We're Censoring Our Own Reality
22 December 2017
The Internet is a place where freedom of speech reigns; except where it doesn’t. While everyone is free to share their thoughts, in whatever form they take, most sites impose limits on what can be shared. This isn’t necessarily a bad thing; unlawful or hateful content don’t share a platform with lawful free speech. Sites usually explain what’s acceptable to share in their Terms of Service or equivalent document normally written in more pages of legal language than any normal person would ever care to read. These limits don’t stop everything and sites rely on users to report unacceptable content, which invites human moderation or prompts the site to automatically take things down.
Content moderation invites problems as much as it solves others. Algorithms that try to moderate content automatically are not perfect. YouTube, for example, has been combating videos that are built to make it through their filters for kid-friendly videos, but that have disturbing storylines or content that isn’t suitable for kids. When they do work correctly, algorithms aren’t necessarily unbiased; the software itself has no bias and is doing what it’s told to do, but the people who develop the algorithms might be. It’s not always intentional, either. Some things are not easy to measure directly, but might be measured indirectly; such as using a family history of crime to decide how likely it is that an individual would be to commit a crime in the future.

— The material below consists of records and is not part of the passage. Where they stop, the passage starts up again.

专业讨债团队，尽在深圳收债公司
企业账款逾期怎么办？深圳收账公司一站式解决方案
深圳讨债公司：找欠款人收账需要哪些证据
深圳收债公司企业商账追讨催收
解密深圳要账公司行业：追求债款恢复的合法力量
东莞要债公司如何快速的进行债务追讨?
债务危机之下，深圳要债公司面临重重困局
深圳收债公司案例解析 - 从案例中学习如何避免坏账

We don’t really know how these algorithms decide what content is acceptable and what isn’t. They are, for the most part, trade secrets to the companies that use them. However, no matter how biased, manipulatable, or downright wrong they can be, they’re applied on a massive scale. Facebook, YouTube, and other services rely on these algorithms to decide what posts stay up and what gets shown in searches.

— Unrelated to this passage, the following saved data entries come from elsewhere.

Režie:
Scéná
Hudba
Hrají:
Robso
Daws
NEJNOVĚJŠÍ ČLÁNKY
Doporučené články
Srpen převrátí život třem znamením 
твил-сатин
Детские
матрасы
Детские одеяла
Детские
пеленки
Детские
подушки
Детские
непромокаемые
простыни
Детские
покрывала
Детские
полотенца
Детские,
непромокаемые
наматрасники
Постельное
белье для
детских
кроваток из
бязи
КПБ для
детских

However, algorithms are not the only moderation tool online. They miss things, as we know from YouTube’s ongoing battle. To compensate, sites also rely on teams of humans to check suspect posts or on their community of users to report posts. Reddit, for example, allows users to report posts to the moderators of communities and to Reddit itself, as well as to give negative feedback to content. With enough negative feedback, posts can effectively disappear from the site. This causes communities and even entire sites to develop a bias towards the beliefs of the majority of their users, contributing to the filter bubble effect. The algorithms that build individualized news feeds learn from this behavior as well.
Content moderation, both algorithm and user-driven, can push anything offline from content to entire communities. Brigades of users have managed to get Facebook groups and pages taken down because they disagreed with them. This type of user-driven moderation is also taking down content uploaded from people trying to expose atrocities from places such as Aleppo. While this type of content can be gory and may be inappropriate for some users, dropping it from a site entirely may be making evidence of war crimes disappear. YouTube rolled out changes recently that took down over 900 channels that were documenting the civil war in Syria. Facebook has been removing images documenting atrocities committed by the Myanmar government as of September.
With social networks removing content that users or algorithms find distasteful, we’re censoring the very networks that promise openness and global connection. While we worry—correctly—about ISPs and governments hiding content—we’re also doing it to ourselves. Worse, there’s little to no oversight to stop us, or the social networks we’re contributing to, from taking down things that are important.